3

I recently upgraded from Elasticsearch 1.4 to 5.4 and I'm struggling to migrate my autocomplete queries efficiently. The problem is that I want to have a completion suggester where the output is different from the input.

The documents I store have a field for categories which is basically an array of strings with their URIs (because they form a tree). The last part of the URI, I call it label, is the input in the completion suggester, but as a response I would like to retrieve the full URI.

So let's say I have two documents:

{
    "name" : "Lord of The Rings",
    "categories" : ["Books/Genre/Fantasy", "Books/Language/English"]
}

and

{
    "name" : "Game of Thrones",
    "categories" : ["Series/Genre/Fantasy", "Series/Host/HBO"]
}

My input is "Fant" and I want to get as a response the URIs for the "Series/Genre/Fantasy" and "Books/Genre/Fantasy" categories.

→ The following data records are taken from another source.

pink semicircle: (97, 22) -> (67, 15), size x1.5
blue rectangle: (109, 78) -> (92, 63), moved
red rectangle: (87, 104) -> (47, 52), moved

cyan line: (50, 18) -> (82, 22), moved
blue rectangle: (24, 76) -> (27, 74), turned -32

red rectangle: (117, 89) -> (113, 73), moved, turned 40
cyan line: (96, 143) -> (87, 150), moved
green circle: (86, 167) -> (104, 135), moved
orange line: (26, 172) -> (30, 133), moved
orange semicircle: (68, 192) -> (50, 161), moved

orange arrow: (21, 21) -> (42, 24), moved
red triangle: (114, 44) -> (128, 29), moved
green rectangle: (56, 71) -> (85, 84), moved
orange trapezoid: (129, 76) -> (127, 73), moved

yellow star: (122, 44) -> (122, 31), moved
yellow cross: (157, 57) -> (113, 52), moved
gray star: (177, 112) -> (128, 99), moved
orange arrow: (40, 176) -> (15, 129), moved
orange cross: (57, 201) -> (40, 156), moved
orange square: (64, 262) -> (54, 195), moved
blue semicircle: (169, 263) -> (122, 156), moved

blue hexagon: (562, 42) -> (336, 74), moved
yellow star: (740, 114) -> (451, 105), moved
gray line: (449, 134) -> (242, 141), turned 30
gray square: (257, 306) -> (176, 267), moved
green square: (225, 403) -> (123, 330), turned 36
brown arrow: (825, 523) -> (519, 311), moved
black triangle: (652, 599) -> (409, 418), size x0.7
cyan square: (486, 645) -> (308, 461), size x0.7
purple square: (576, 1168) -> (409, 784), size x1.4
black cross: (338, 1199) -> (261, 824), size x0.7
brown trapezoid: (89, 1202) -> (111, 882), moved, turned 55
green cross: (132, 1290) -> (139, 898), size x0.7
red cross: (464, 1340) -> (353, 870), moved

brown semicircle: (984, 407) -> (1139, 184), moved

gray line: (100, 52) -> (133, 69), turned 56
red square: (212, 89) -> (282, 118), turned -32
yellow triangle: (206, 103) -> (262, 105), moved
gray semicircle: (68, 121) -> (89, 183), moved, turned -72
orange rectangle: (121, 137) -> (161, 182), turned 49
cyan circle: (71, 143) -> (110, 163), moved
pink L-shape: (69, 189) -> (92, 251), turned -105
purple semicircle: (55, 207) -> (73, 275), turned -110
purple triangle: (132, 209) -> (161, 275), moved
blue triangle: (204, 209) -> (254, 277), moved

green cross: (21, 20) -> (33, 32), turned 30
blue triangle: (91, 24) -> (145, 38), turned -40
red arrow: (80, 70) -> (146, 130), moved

Previously with ES 1.4, I was able to create a completion suggester with a different output for a given input, so I indexed my suggesters like this:

{
    "suggest" : {
        "input": [ "Fantasy"],
        "output": "Series/Genre/Fantasy"
    }
}

and

{
    "suggest" : {
        "input": [ "Fantasy"],
        "output": "Books/Genre/Fantasy"
    }
}

But in ES 5.4, the output property doesn't exist anymore for completion suggesters so all I get in the response is the input property of my suggest field, which is the label "Fantasy", but I want the URI.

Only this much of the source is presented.